6/10
Good movie, but overrated
9 May 2010
Warning: Spoilers
This is a good movie, well worth watching. However, I believe it has been overrated by some critics. For example, my Comcast online movie guide rated it as four stars, the highest. I would have given it three stars. Out of IMDb's ten star system, I have given it a seven.

Here's some things that made it good:

  • An unique storyline with a series of subplots woven around an inanimate object - the rifle - as it changes ownership amongst the various characters in the movie.


  • Contains two elements I consider essential to a "classic" Western". First, it has Indians in the plot and there is some attempt to treat them as three dimensional characters with legitimate grievances. Second, there are Civil War themes running through the movie. The "West" was essentially a very short period of time between 1865 and 1885. Very few people in the West during that time were untouched by the Civil War, in fact, for most it was by far the most traumatic and defining event in their lives.
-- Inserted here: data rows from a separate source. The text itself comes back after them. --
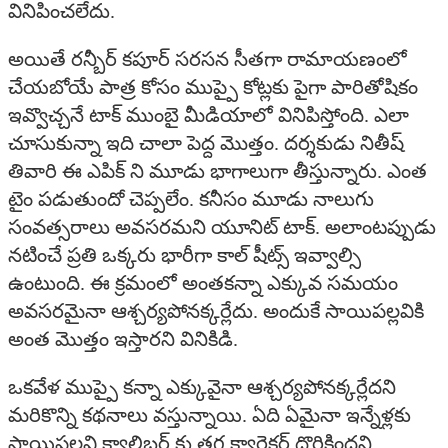
వినిపించలేదు.
అయితే రన్బీర్ కపూర్ సరసన సీతగా రామాయణంలో
చేయబోయే పాత్ర కోసం ముప్పై కోట్లకు పైగా పారితోషికం
ఇవ్వొచ్చనే టాక్ ముంబై మీడియాలో వినిపిస్తోంది. ఎలా
చూసుకున్నా ఇది చాలా పెద్ద మొత్తం. దర్శకుడు నితీష్
తివారి ఈ ఎపిక్ ని మూడు భాగాలుగా తీస్తున్నారు. ఎంత
టైం పడుతుందో చెప్పలేం. కనీసం మూడు నాలుగు
సంవత్సరాలు అవసరమని యూనిట్ టాక్. అలాంటప్పుడు
నటించే ప్రతి ఒక్కరు భారీగా కాల్ షీట్స్ ఇవ్వాల్సి
ఉంటుంది. ఈ క్రమంలో అంతకన్నా ఎక్కువ సమయం
అవసరమైనా ఆశ్చర్యపోనక్కర్లేదు. అందుకే సాయిపల్లవికి
అంత మొత్తం ఇస్తారని వినికిడి.
ఒకవేళ ముప్పై కన్నా ఎక్కువైనా ఆశ్చర్యపోనక్కర్లేదని
మరికొన్ని కథనాలు వస్తున్నాయి. ఏది ఏమైనా ఇన్నేళ్లకు
సాయిపల్లవి క్యాలిబర్ కు తగ్గ క్యారెక్టర్ దొరికిందని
I like to see this somehow referenced in my Westerns.


  • Besides John Wayne, Jimmy Stewart probably comes across as the most natural, likable cowboy/Western character of all the Hollywood actors. He basically lights up almost any Western he's in. This is an especially good movie for Stewart fans, because he demonstrates a dark side, although this is not well developed by the plot. The movie would have been a lot better if they went further with that idea and maybe downplayed Shelly Winter's role.


  • There's a great scene where Lola is being driven in a cart by her fiancé. They are attacked by Indians and her fiancé has a "yellow" panic attack, pulls the cart over, jumps on a horse and rides off, leaving his fiancé to her fate with the Indians. This is very shocking and I don't recall ever seeing a scene like it in any movie.


  • Interesting bit parts by a very young Rock Hudson and Tony Curtis.


Here's some things that detracted from the movie and caused me to subtract stars:

  • We don't find out until the very end of the movie that "Dutch Henry Brown", the man being tracked down by Lin McAdam, is actually his own brother. This movie would have been MUCH, MUCH better if we had known this from the outset. This would have added tremendous complexity to the McAdam's character, as he struggled with feelings of guilt, maybe throw in a few Abel and Cain references, etc.


  • Shelly Winters' character just doesn't work for me. I like Shelly Winters, she played a similar role with great humor and effectiveness 18 years later in "The Scalphunters". But here, I think the script is the problem. The female role seems gratuitous.


  • Stephen McNally was a weak heavy. He is miscast here. He comes across as an ethnic 30's gangster type, very out of place in 1875 Kansas. Given this movie's weaknesses, it really needed a more charismatic bad guy. Duryea's "Waco Johnnie Dean" should have played the role of the brother.


  • I didn't understand the purpose of High Spade, Lin's companion and friend. Usually the puropose of the buddy is to tragically die, fueling the hero to self righteous revenge. This seemed to be telegraphed in a scene where Lin emphasizes to High Spade that life is barely worth living without good friends like him. In most movies, this is a buddy death sentence, but High Spade waltzes through the rest of the film unscathed.


In "The Searchers" Ethan Edwards had a buddy during his similar multi- year epic journey of revenge. But Martin Pauley had a key role in later plot developments and provided critical comic relief. Also Edwards and he and a complex relationship.

High Spade provides no value to the movie. Lin's characterization could have been more compelling if he had been alone. This worked fine in a movie released a couple of years later, Fritz Lang's "Rancho Notorious". In that movie, Arthur Kennedy conducts a long journey of revenge without a buddy. (Interestingly, Fritz Lang was supposed to direct "Winchester '73", but dropped out when Jimmy Stewart was cast in the lead. This was Stewart's first Western and Lang thought he was miscast. Bad move by Lang. Stewart was then give director control and chose Anthony Mann, setting up the decade long Stewart/Mann collaboration)

  • They did a great job with the demonstration of marksmanship at the beginning of the movie, but it only served to make the lousy rock destroying shootout at the end of the film that much more disappointing.


  • If they had a award for "Worst Portrayal of Wyatt Earp" in a movie, this would be nominated.


  • The movie is almost totally devoid of comic relief, a concept unknown to Anthony Mann.


In conclusion, this is a good demonstration of why John Ford was a genius and Anthony Mann wasn't. In "The Searchers" Ford fully developed the dark side of his popular hero, Wayne and used humor effectively as a counterpoint. "Winchester '73" had the potential to be as good as "The Searchers", but came up well short, mostly for those reasons.

If Duryea had played the brother and they had revealed the brother connection early, this movie might have cracked my all time top 20 Westerns.